Saved data entries
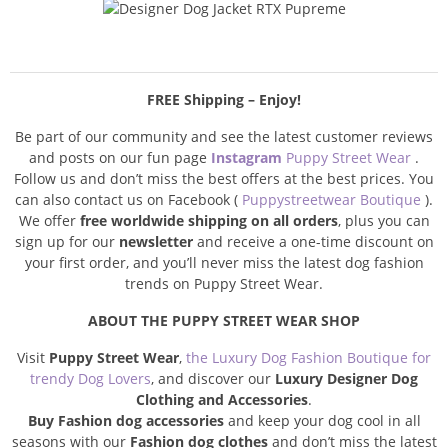
FREE Shipping – Enjoy!
Be part of our community and see the latest customer reviews
and posts on our fun page
Instagram
Puppy Street Wear
.
Follow us and don’t miss the best offers at the best prices. You
can also contact us on Facebook (
Puppystreetwear Boutique
).
We offer
free worldwide shipping on all orders
, plus you can
sign up for our
newsletter
and receive a one-time discount on
your first order, and you’ll never miss the latest dog fashion
trends on Puppy Street Wear.
ABOUT THE PUPPY STREET WEAR SHOP
Visit
Puppy Street Wear
,
the Luxury Dog Fashion Boutique for
trendy Dog Lovers
, and discover our
Luxury Designer Dog
Clothing and Accessories
.
Buy Fashion dog accessories
and keep your dog cool in all
seasons with our
Fashion dog clothes
and don’t miss the latest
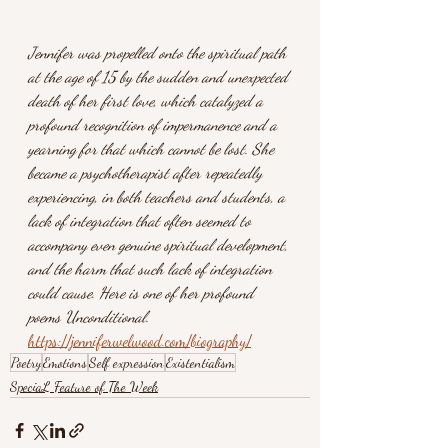
Jennifer was propelled onto the spiritual path 
at the age of 15 by the sudden and unexpected 
death of her first love, which catalyzed a 
profound recognition of impermanence and a 
yearning for that which cannot be lost. She 
became a psychotherapist after repeatedly 
experiencing, in both teachers and students, a 
lack of integration that often seemed to 
accompany even genuine spiritual development, 
and the harm that such lack of integration 
could cause. Here is one of her profound 
poems Unconditional.
https://jenniferwelwood.com/biography/
Poetry
Emotions
Self expression
Existentialism
SpeciaL Feature of The Week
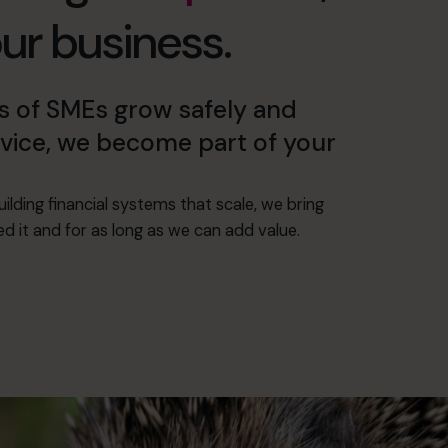
our business.
 of SMEs grow safely and
advice, we become part of your
ilding financial systems that scale, we bring
 it and for as long as we can add value.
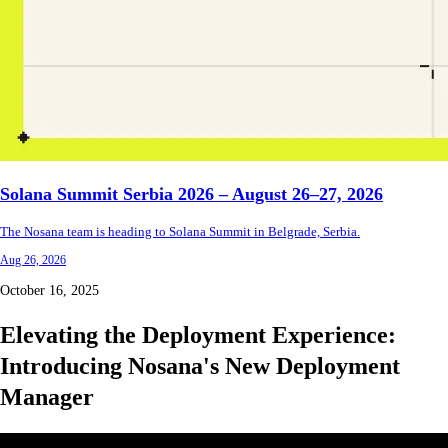
Solana Summit Serbia 2026 – August 26–27, 2026
The Nosana team is heading to Solana Summit in Belgrade, Serbia.
Aug 26, 2026
October 16, 2025
Elevating the Deployment Experience:
Introducing Nosana's New Deployment
Manager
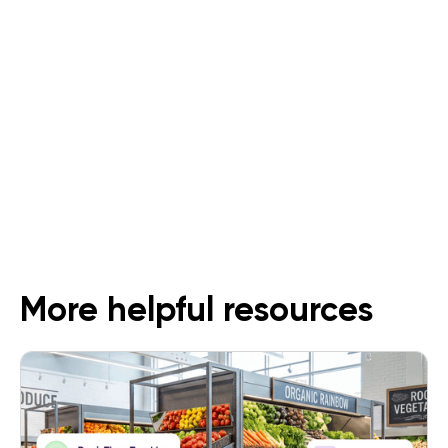
An All-In-One Solution for Dark
Stores
Follow Us
More helpful resources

- TASK DETAILS: Copy, word for word, the entries above from the first line to the line that holds "sign up for our". Drop the pictures.

- SOLUTION FOR THIS TASK:
FREE Shipping – Enjoy!
Be part of our community and see the latest customer reviews
and posts on our fun page
Instagram
Puppy Street Wear
.
Follow us and don’t miss the best offers at the best prices. You
can also contact us on Facebook (
Puppystreetwear Boutique
).
We offer
free worldwide shipping on all orders
, plus you can
sign up for our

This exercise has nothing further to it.